Ein Hauptteil ihrer Arbeit ist die Untersuchung von Droh-, Erpresser- und Mobbingbriefen. Was unterscheidet Männer und Frauen voneinander?
Die Inhalte von Frauen sind meistens emotionaler als die von Männern. Vereinfachend könnte man sagen: Frauen mobben und schmähen, Männer entführen und erpressen. Frauen haben übrigens ein viel größeres "Stehvermögen". Wenn jemand über Jahre hinweg anonym mobbt, dann wird es sich eher um eine Frau handeln. Ein Mann hält das in der Regel nicht durch. Auch gibt es einen frauentypischen Wortschatz, den unsere Datenbanken belegen: Doppelungen wie "ganz, ganz" und Wörter wie "Muttersöhnchen", "Lackaffe" oder - pardon - "schwanzgesteuert" sind typisch Frau. Last, but not least: Frauen können verbal viel härter auftreten als Männer. Eine wirklich plausible Erklärung dafür habe ich nicht. Hilfsweise führe ich das Kompensationsprinzip an: Frauen sind Männern in der Regel physisch unterlegen. Deshalb schlagen sie verbal umso härter zu.

Das Buch

Raimund Drommel ist Pionier der sprachwissenschaftlichen Kriminalistik: "Ich begehe gewissermaßen sprachliche Tatorte". In seinem Buch "Der Code des Bösen" (Heyne Verlag, 304 Seiten, 20,60 Euro) gibt der Experte für Erpresserbriefe und Terror-Ankündigungen Einblick in seine Methoden.
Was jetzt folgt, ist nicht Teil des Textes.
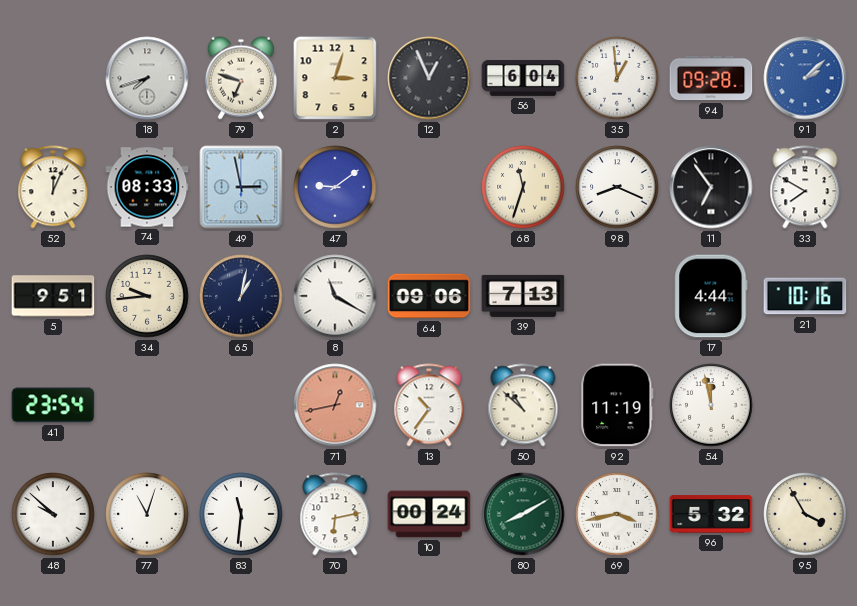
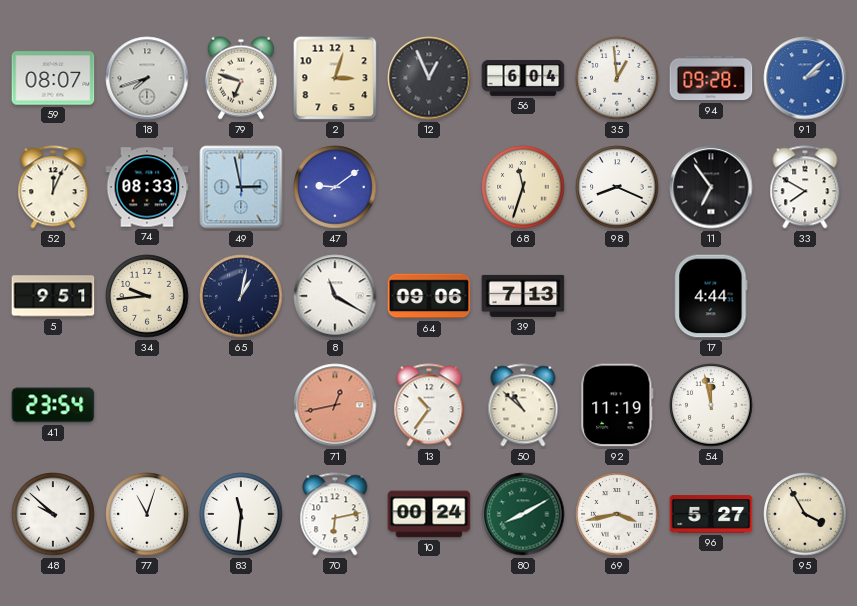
59: none -> 08:07
21: 10:16 -> none
96: 5:32 -> 5:27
Obwohl das Internet den Verfassern Anonymität zu gewährleisten scheint, hinterlassen sie doch Spuren. Drommel entschlüsselt die DNA ihrer Sprache, die sich zwischen dem 5. und 15. Lebensjahr bildet, mit einem Konkordanz-Programm im Computer. Es listet sämtliche Übereinstimmungen im Text auf. Das lässt Rückschlüsse auf Muttersprache, Alter, Geschlecht, Bildungsniveau zu, und ob der Schreiber zielorientiert ("Wir verlangen") oder problemorientiert ("Wir wollen nicht") ist.

Damit kann man den Kreis der Verdächtigen einschränken. Beim Sabotageakt in einer Firma mit 640 Mitarbeitern samt Bekennerschreiben hinterließ der Täter Spuren. Das Profil des Verfassers ergab Französisch als Muttersprache. Das traf auf vier Mitarbeiter zu, sodass man nur von diesen und nicht von allen 640 die Fingerabdrücke nehmen musste, um den Täter auszuforschen.